If you have access to more than one headset or want to compete with someone over the internet, a head-to-head mode is also available. Either way, it’s a fun game anyone can pick up pretty quickly. It’s also addictive to the point where you’ll be pushing through the difficulty levels and trying to outscore your friends in no time.


Beat Saber

A popular rhythm game with multiplayer support

Eleven Table Tennis

A game of Eleven Table Tennis being played
Meta

In the ancient past, before current-gen VR, table tennis was one of those things friends would play together. Unfortunately, table tennis tables take up a lot of space, and your friends aren’t always around to play.

Luckily, Eleven Table Tennis is one of the most accurate sports simulations currently available. The weight of the ball and spin you can apply all feel correct. It’s one of those games you can immerse yourself in, which is half the battle with VR. For me, it means a lot as my parents are on a different continent most of the time, so I can still flex my superiority over my very competitive dad from 4,000 miles away. There are also ranked games and leagues available, so you can see how good you are by going up against players from around the world.

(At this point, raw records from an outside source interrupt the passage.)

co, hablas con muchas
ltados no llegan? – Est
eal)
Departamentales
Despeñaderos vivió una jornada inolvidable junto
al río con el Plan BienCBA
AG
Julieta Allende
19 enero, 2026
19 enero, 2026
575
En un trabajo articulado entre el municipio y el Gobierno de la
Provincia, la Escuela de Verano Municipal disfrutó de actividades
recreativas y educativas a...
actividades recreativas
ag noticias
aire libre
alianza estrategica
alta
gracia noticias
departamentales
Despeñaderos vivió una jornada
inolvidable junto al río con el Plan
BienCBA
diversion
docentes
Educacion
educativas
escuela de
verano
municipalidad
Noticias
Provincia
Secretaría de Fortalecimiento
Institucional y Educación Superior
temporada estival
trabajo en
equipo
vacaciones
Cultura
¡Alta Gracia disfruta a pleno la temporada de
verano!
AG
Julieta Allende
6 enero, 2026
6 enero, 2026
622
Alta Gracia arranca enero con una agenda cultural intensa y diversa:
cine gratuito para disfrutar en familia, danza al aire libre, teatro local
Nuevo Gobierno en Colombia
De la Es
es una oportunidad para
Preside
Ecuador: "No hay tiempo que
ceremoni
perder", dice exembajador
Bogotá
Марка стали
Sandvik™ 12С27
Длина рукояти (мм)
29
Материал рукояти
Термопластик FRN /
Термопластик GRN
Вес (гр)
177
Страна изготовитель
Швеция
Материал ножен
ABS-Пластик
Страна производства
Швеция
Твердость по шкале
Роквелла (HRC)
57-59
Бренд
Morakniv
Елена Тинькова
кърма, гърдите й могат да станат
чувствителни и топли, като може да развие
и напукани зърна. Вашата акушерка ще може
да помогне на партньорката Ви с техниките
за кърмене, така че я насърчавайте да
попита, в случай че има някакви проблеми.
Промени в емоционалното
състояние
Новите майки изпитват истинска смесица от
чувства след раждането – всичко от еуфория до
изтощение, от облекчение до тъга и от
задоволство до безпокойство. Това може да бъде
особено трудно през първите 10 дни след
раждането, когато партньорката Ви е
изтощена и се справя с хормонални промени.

For the less competitive, friendly games are an option, as is voice chat, which adds to the social aspect. I remember reading a Facebook comment in one of the Oculus groups not too long ago where the person posting described a series of games he had against what seemed like half a house party. They were passing the headset around, and the first few players took it slightly seriously, but it all eventually devolved into fun conversations and some dance-off.

So this game, while being an excellent simulation, can give you both a social and sporting fix.


Eleven Table Tennis

An accurate table tennis simulator with an active community

Rec Room/VR Chat

A pizza party in Rec Room
Meta

Both of these games are free, and both of them provide you with an opportunity to hang out with your friends, make new friends, and play a variety of entertaining mini-games.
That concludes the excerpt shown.